● **Description of the task**
Within the records, find every line that includes the word "Kampanyalı" and copy it.

● **Records for the task**
.....

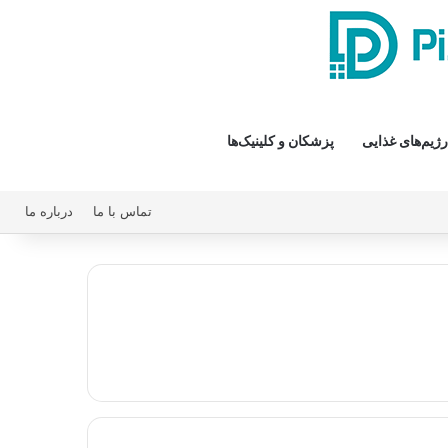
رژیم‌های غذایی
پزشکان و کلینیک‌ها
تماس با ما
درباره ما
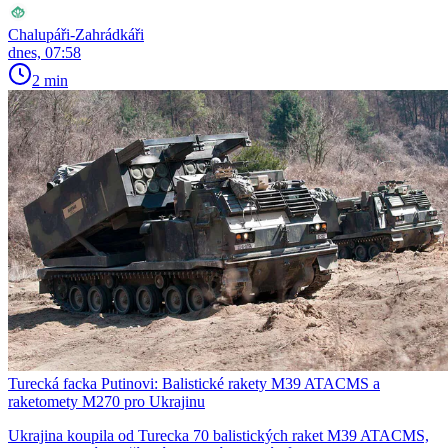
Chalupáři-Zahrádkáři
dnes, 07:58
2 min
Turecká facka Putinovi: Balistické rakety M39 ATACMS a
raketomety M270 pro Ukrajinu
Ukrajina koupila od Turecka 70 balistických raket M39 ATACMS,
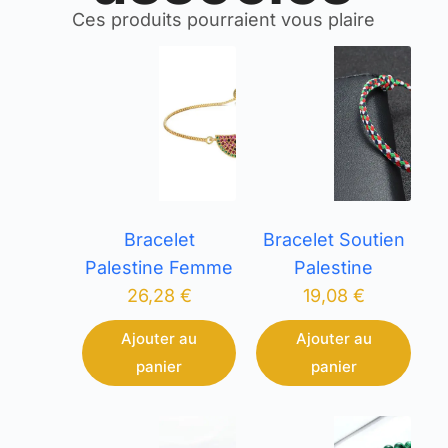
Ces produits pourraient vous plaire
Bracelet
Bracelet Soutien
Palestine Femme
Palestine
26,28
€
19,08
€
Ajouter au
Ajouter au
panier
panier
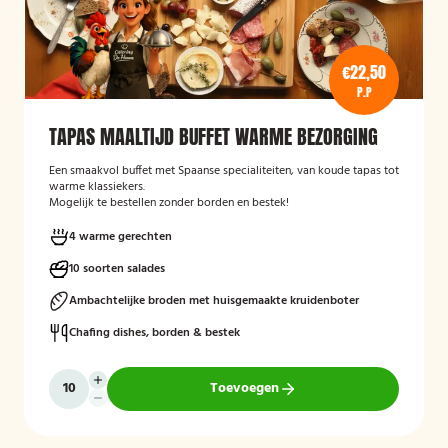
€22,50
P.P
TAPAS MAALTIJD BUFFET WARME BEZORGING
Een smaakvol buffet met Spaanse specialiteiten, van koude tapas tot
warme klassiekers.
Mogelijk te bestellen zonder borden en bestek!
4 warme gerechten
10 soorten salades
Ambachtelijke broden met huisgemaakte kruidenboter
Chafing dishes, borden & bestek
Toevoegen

.....

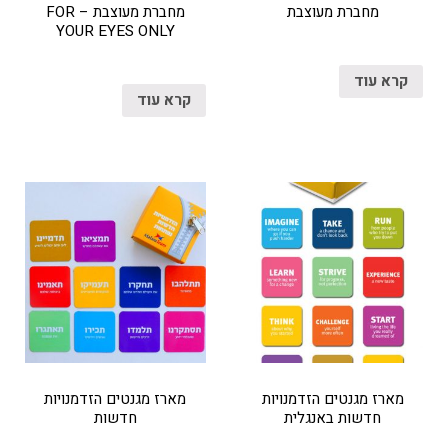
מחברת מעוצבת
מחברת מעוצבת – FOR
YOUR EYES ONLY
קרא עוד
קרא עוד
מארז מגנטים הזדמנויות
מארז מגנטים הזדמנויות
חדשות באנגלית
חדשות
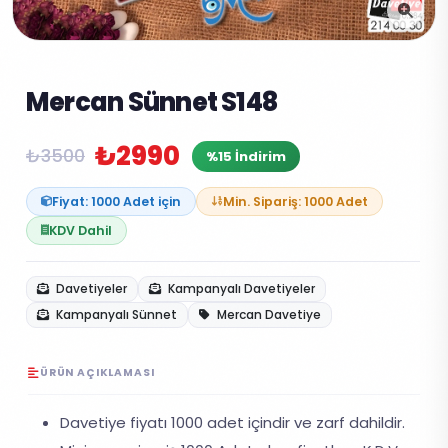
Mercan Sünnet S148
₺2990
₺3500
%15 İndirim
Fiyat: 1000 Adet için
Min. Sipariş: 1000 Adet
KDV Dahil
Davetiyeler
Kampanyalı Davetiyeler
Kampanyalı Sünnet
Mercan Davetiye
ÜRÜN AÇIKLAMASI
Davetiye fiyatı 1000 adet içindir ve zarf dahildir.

.....

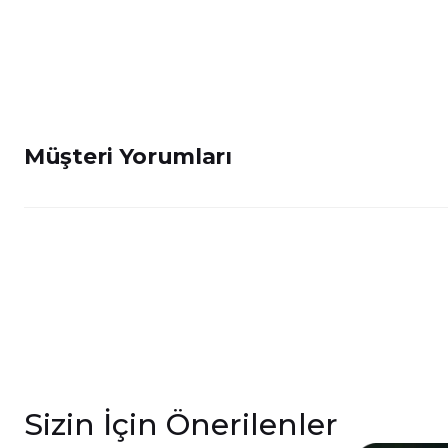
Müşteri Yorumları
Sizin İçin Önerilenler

.....

● **Answer section**
Kampanyalı Davetiyeler
Kampanyalı Sünnet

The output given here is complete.